La metáfora de la portada se nos muestra tan evidente como esclarecedora. José Miguel Conejo Torres, el engatusador de masas e ídolo intergeneracional, el autor de grandes himnos para pabellones e icono inconfundible del rock en español del último cuarto de siglo, el hechicero de audiencias televisivas y tipo noble y candoroso al que solo se le conocen amigos en el gremio, aparenta ser un auténtico gigante, pero él solo puede conceptuarse a sí mismo como un ser pequeño, casi insignificante, tan ínfimo y chiquito como el círculo diminuto en el que vemos, o casi intuimos, su estampa desnuda en el mismísimo centro de la imagen. Gigante se convierte así desde el primer momento en un ejercicio explícito de aquel mismo fenómeno que ahora se ha popularizado con la denominación de “síndrome del impostor”, pero que el eternamente añorado poeta de las calles madrileñas resumió mejor que nadie con aquellos versos inmunes al olvido: “Pero cómo explicar / que me vuelvo vulgar / al bajarme de cada escenario”.

 

A la sombra y legado de Enrique Urquijo se termina aludiendo en el generoso cancionero de Gigante, este teórico ejercicio de humildad que a la postre resulta ser el álbum más extenso (14 cortes), elaborado y artísticamente ambicioso y panorámico que ha sido hasta ahora capaz de entregarnos Leiva, tanto en nombre propio como en sus años junto a Rubén Pozo de los añorados Pereza. El bueno de Leivinha (aquel jugador del Atleti del que tomó prestado el apelativo, y que ahora se convierte a su vez en título para uno de los nuevos y mejores cortes) se autorretrata sin compasión ni miramientos, con la franqueza cruda de quien admite aquello de “Todo el mundo sabe que soy tuerto, que desnudo parezco un insecto”, una frase memorable desde la primera escucha y que asciende de inmediato al parnaso de su producción poética. Hay algo de sincericidio, por mantenernos en una terminología familiar, en este autodiagnóstico severo y sin paliativos, pero Leiva gana –mucho– en atractivo artístico con esa vulnerabilidad en pelota picada.

 

Todo ese lirismo áspero y a pie de calle, cada vez mejor cincelado y ocurrente hasta en el manejo de la fonética y la elección del vocabulario, convierte a Gigante en el disco más valiente, adulto y meritorio de su firmante, pero no acaba de corregir la sensación de que Leiva se enfrenta a cada nueva página en blanco con una colección de plantillas de canciones.
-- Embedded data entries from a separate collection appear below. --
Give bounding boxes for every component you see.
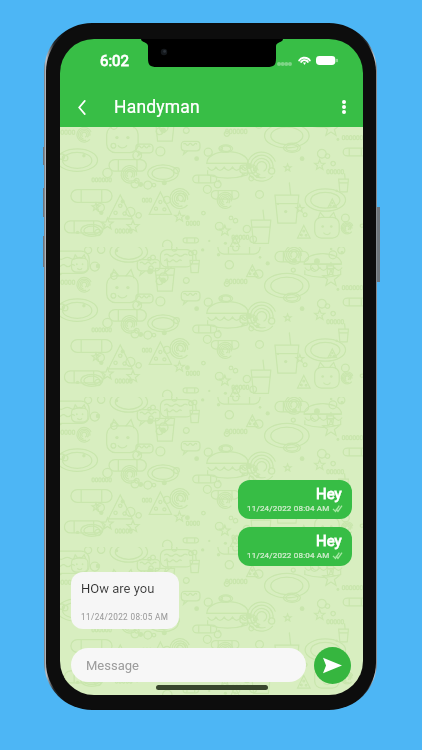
staticText: Hey [316,485,342,503]
staticText: 11/24/2022 08:05 AM [81,612,169,622]
button[interactable]: Hey [238,527,352,566]
button[interactable]: More options [327,90,361,124]
staticText: Hey [316,532,342,550]
staticText: HOw are you [81,581,155,596]
button[interactable]: Message [71,648,306,682]
button[interactable]: Send [314,647,351,684]
staticText: 11/24/2022 08:04 AM [247,504,330,513]
button[interactable]: Hey [238,480,352,519]
button[interactable]: HOw are you [71,572,179,629]
staticText: 6:02 [100,52,129,70]
staticText: Handyman [114,97,200,118]
staticText: Message [86,658,139,673]
button[interactable]: Back [65,90,99,124]
staticText: 11/24/2022 08:04 AM [247,551,330,560]
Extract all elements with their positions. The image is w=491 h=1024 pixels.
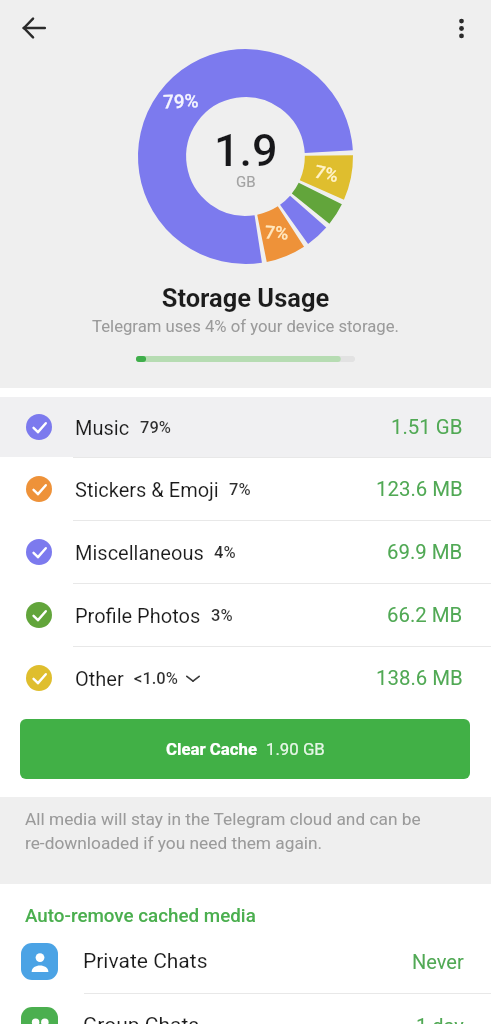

La escucha es plácida y lúdica, aunque acaso previsible: el repertorio funciona, pero el pánico de su firmante a descarrilar, a desviarse de los senderos ya pisados y desgastados por él mismo y por toda una multitud, le lleva a volverse recurrente. Incluso a incurrir en homenajes que más bien diríamos homenagios, apelando al memorable neologismo de Ferran Pontón (Egon Soda): Ángulo muerto agudiza la mímesis con su nuevo-mejor-amigo Sabina hasta volverse más sabinera que si la hubiese garabateado el Conde Crápula, Shock y adrenalina parece una reescritura de Sweet JaneGigante acaso le deba unas cuantas escuchas a Primal Scream.

 

Tampoco son un descubrimiento reciente las falsas rimas esdrújulas que arman Ácido, por ejemplo, ni las arquetípicas escenas de acera, colegas, guitarreos, escuelas, sidrería y orgullo que alientan Barrio, pero asumamos que todo acaba resultando llevadero y, sobre todo, auténtico. Rabiosamente legítimo. Alguien capaz de decirse, y decirnos “Sabes que canto cuando tengo miedo” o “Por hache o por be me siento un farsante (…) / Quiero alcanzar la invisibilidad, aunque ahora no esté a mi alcance” merece no solo un respeto, sino que nosotros nos saquemos a ratos ese sombrero que él ha incorporado como parte indisociable de la silueta.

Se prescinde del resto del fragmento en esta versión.